Rice blast caused by Magnaporthe oryzae is one of the most serious diseases that affect the quantity and quality of rice production. The use of resistant rice varieties would be the most effective way to control the rice blast. However R gene incorporation into the rice variety takes time and pathogen could overcome the R gene effects after for a while.

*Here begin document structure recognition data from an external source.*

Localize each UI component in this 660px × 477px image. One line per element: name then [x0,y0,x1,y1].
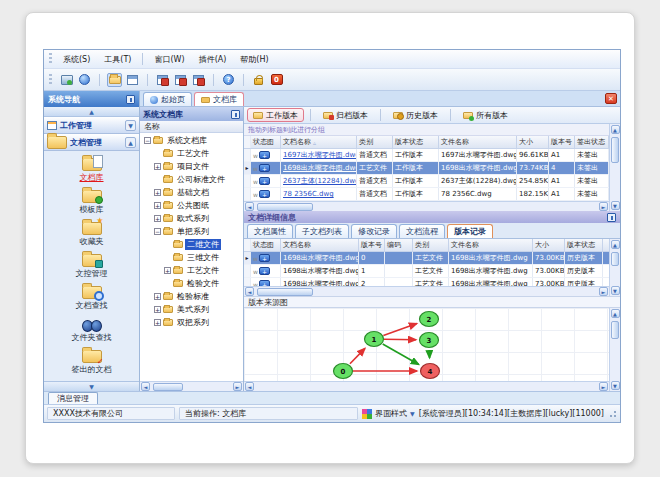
expand-icon[interactable]: + [154,163,161,170]
column-header-3[interactable]: 版本号 [359,239,385,251]
collapse-icon[interactable]: − [144,137,151,144]
tab-modify-records[interactable]: 修改记录 [351,224,397,238]
expand-icon[interactable]: + [154,189,161,196]
pin-icon[interactable] [231,110,240,119]
table-row[interactable]: w+78 2356C.dwg普通文档工作版本78 2356C.dwg182.15… [244,188,609,201]
menubar-grip[interactable] [49,53,52,65]
scroll-thumb[interactable] [611,321,619,339]
table2-vertical-scrollbar[interactable]: ▲ ▼ [609,239,620,296]
toolbar-grip[interactable] [49,74,52,86]
column-header-6[interactable]: 文件名称 [449,239,533,251]
table-row[interactable]: w+2637主体(12284).dwg普通文档工作版本2637主体(12284)… [244,175,609,188]
group-document-management[interactable]: 文档管理▲ [44,134,139,151]
scroll-thumb[interactable] [257,288,313,296]
sidebar-item-checked-out-docs[interactable]: 签出的文档 [44,346,139,378]
scroll-up-icon[interactable]: ▲ [611,309,620,318]
tab-document-library[interactable]: 文档库 [194,92,244,106]
tree-node[interactable]: +欧式系列 [140,212,243,225]
tab-version-records[interactable]: 版本记录 [447,224,493,238]
all-version-button[interactable]: 所有版本 [457,108,514,122]
tree-column-header[interactable]: 名称 [140,121,243,133]
column-header-6[interactable]: 大小 [517,136,549,148]
scroll-left-icon[interactable]: ◄ [245,382,254,391]
report-window-icon-3[interactable] [191,73,206,87]
sidebar-item-template-library[interactable]: 模板库 [44,186,139,218]
tab-doc-properties[interactable]: 文档属性 [247,224,293,238]
expand-icon[interactable]: + [154,306,161,313]
expand-icon[interactable]: + [164,267,171,274]
sidebar-item-folder-search[interactable]: 文件夹查找 [44,314,139,346]
scroll-right-icon[interactable]: ► [233,382,242,391]
table-row[interactable]: w+1697出水嘴零件图.dwg普通文档工作版本1697出水嘴零件图.dwg96… [244,149,609,162]
menu-item-system[interactable]: 系统(S) [56,52,97,67]
table1-vertical-scrollbar[interactable]: ▲ ▼ [609,124,620,211]
tree-node[interactable]: +项目文件 [140,160,243,173]
report-window-icon-1[interactable] [155,73,170,87]
scroll-left-icon[interactable]: ◄ [245,287,254,296]
tree-node[interactable]: +检验标准 [140,290,243,303]
tree-node[interactable]: +美式系列 [140,303,243,316]
column-header-5[interactable]: 文件名称 [439,136,517,148]
version-node-2[interactable]: 2 [420,312,439,327]
cell-doc_name[interactable]: 1698出水嘴零件图.dwg [281,162,357,174]
grid-window-icon[interactable] [125,73,140,87]
column-header-1[interactable]: 状态图 [251,239,281,251]
version-node-1[interactable]: 1 [365,332,384,347]
column-header-1[interactable]: 状态图 [251,136,281,148]
tree-node[interactable]: +工艺文件 [140,264,243,277]
column-header-2[interactable]: 文档名称▵ [281,136,357,148]
column-header-2[interactable]: 文档名称 [281,239,359,251]
exit-icon[interactable]: 0 [269,73,284,87]
expand-icon[interactable]: + [154,202,161,209]
table-row[interactable]: ▸w+1698出水嘴零件图.dwg0工艺文件1698出水嘴零件图.dwg73.0… [244,252,609,265]
tree-node[interactable]: 工艺文件 [140,147,243,160]
table-row[interactable]: w+1698出水嘴零件图.dwg2工艺文件1698出水嘴零件图.dwg73.00… [244,278,609,286]
collapse-icon[interactable]: − [154,228,161,235]
version-node-4[interactable]: 4 [421,364,440,379]
scroll-down-icon[interactable]: ▼ [611,201,620,210]
tree-node[interactable]: 三维文件 [140,251,243,264]
graph-vertical-scrollbar[interactable]: ▲ ▼ [609,308,620,391]
open-folder-icon[interactable] [107,73,122,87]
scroll-thumb[interactable] [153,383,183,391]
graph-horizontal-scrollbar[interactable]: ◄ ► [244,381,609,391]
scroll-right-icon[interactable]: ► [599,382,608,391]
tree-node[interactable]: −单把系列 [140,225,243,238]
pin-icon[interactable] [126,95,135,104]
cell-doc_name[interactable]: 78 2356C.dwg [281,188,357,200]
tree-node[interactable]: −系统文档库 [140,134,243,147]
cell-doc_name[interactable]: 1697出水嘴零件图.dwg [281,149,357,161]
column-header-8[interactable]: 签出状态 [575,136,609,148]
sidebar-item-doc-control[interactable]: 文控管理 [44,250,139,282]
tree-node[interactable]: +双把系列 [140,316,243,329]
version-node-3[interactable]: 3 [420,333,439,348]
archive-version-button[interactable]: 归档版本 [317,108,374,122]
scroll-thumb[interactable] [257,203,313,211]
scroll-right-icon[interactable]: ► [599,287,608,296]
tab-start-page[interactable]: 起始页 [143,92,192,106]
column-header-7[interactable]: 版本号 [549,136,575,148]
scroll-down-icon[interactable]: ▼ [611,381,620,390]
sidebar-scroll-down[interactable]: ▼ [44,381,139,391]
column-header-5[interactable]: 类别 [413,239,449,251]
help-icon[interactable]: ? [221,73,236,87]
sidebar-item-doc-search[interactable]: 文档查找 [44,282,139,314]
interface-style-button[interactable]: 界面样式 ▼ [362,408,415,419]
menu-item-plugins[interactable]: 插件(A) [192,52,234,67]
scroll-left-icon[interactable]: ◄ [141,382,150,391]
resize-grip[interactable] [608,409,617,418]
menu-item-help[interactable]: 帮助(H) [233,52,275,67]
history-version-button[interactable]: 历史版本 [387,108,444,122]
tree-horizontal-scrollbar[interactable]: ◄ ► [140,381,243,391]
column-header-8[interactable]: 版本状态 [565,239,603,251]
tree-node[interactable]: 二维文件 [140,238,243,251]
version-node-0[interactable]: 0 [334,364,353,379]
work-version-button[interactable]: 工作版本 [247,108,304,122]
scroll-up-icon[interactable]: ▲ [611,240,620,249]
monitor-icon[interactable] [59,73,74,87]
sidebar-item-favorites[interactable]: 收藏夹 [44,218,139,250]
scroll-right-icon[interactable]: ► [599,202,608,211]
scroll-thumb[interactable] [611,137,619,163]
chevron-down-icon[interactable]: ▼ [125,120,136,131]
menu-item-tools[interactable]: 工具(T) [97,52,138,67]
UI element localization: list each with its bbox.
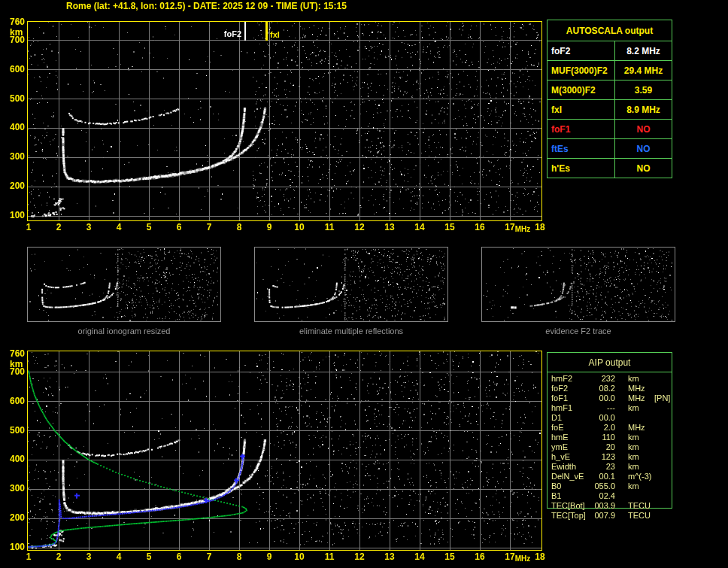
parameter-value: NO (615, 159, 672, 178)
parameter-label: MUF(3000)F2 (548, 61, 615, 80)
parameter-label: foF1 (548, 120, 615, 138)
parameter-label: ftEs (548, 139, 615, 158)
station-title: Rome (lat: +41.8, lon: 012.5) - DATE: 20… (66, 1, 347, 11)
caption-evidence-f2: evidence F2 trace (481, 327, 675, 336)
parameter-value: 29.4 MHz (615, 61, 672, 80)
parameter-value: NO (615, 120, 672, 138)
caption-original-ionogram: original ionogram resized (27, 327, 221, 336)
parameter-label: fxI (548, 100, 615, 119)
autoscala-table-header: AUTOSCALA output (548, 20, 672, 41)
parameter-value: 3.59 (615, 80, 672, 99)
autoscala-row-fof1: foF1NO (548, 120, 672, 139)
autoscala-row-fxi: fxI8.9 MHz (548, 100, 672, 120)
parameter-value: 8.9 MHz (615, 100, 672, 119)
parameter-label: h'Es (548, 159, 615, 178)
aip-table-header: AIP output (548, 353, 672, 372)
parameter-value: NO (615, 139, 672, 158)
autoscala-output-screen: { "title": "Rome (lat: +41.8, lon: 012.5… (0, 0, 728, 568)
parameter-label: M(3000)F2 (548, 80, 615, 99)
parameter-value: 8.2 MHz (615, 41, 672, 60)
autoscala-output-table: AUTOSCALA output foF28.2 MHzMUF(3000)F22… (547, 20, 672, 178)
aip-output-box: AIP output (547, 352, 672, 509)
autoscala-row-ftes: ftEsNO (548, 139, 672, 159)
autoscala-row-muf3000f2: MUF(3000)F229.4 MHz (548, 61, 672, 80)
autoscala-row-m3000f2: M(3000)F23.59 (548, 80, 672, 100)
autoscala-row-fof2: foF28.2 MHz (548, 41, 672, 61)
autoscala-row-hes: h'EsNO (548, 159, 672, 178)
caption-eliminate-reflections: eliminate multiple reflections (254, 327, 448, 336)
parameter-label: foF2 (548, 41, 615, 60)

For monitoring the rice blast resistance gene distribution in Korean varieties, the four major blast resistance genes against M. oryzae were screened in a number of Korean rice varieties using molecular markers. Of the 120 rice varieties tested, 40 were found to contain the Pi-5 gene, 25 for the Pi-9 gene, 79 for Pi-b and 40 for the Pi-ta gene. None of these rice varieties includes tested 4 R genes. 3 R genes combination, Pi-5/Pi-9/Pi-b, Pi-5, Pi-9.Pi-ta, or Pi-9/Pi-b/Pi-ta were found in 12 varieties, the rice blast disease severity were showed as resistant in the rice verities containing Pi-9/Pi-b/Pi-ta R genes combination, respectively. Also pathogenic diversity of M. oryzae isolates collected in the rice field from 2004 to 2015 in rice field in Korea were analyzed using rice blast monogenic lines, each harboring a single blast resistance gene. Compatibility of blast isolates against rice blast monogenic lines carrying the resistance genes Pi5, Pi9, Pib, and Piz showed dynamic changes by year. It indicates that pathogen has high evolutionary potential adapted host resistances to increase fitness and would lead to rice blast resistance bred into the cultivar becoming ineffective eventually.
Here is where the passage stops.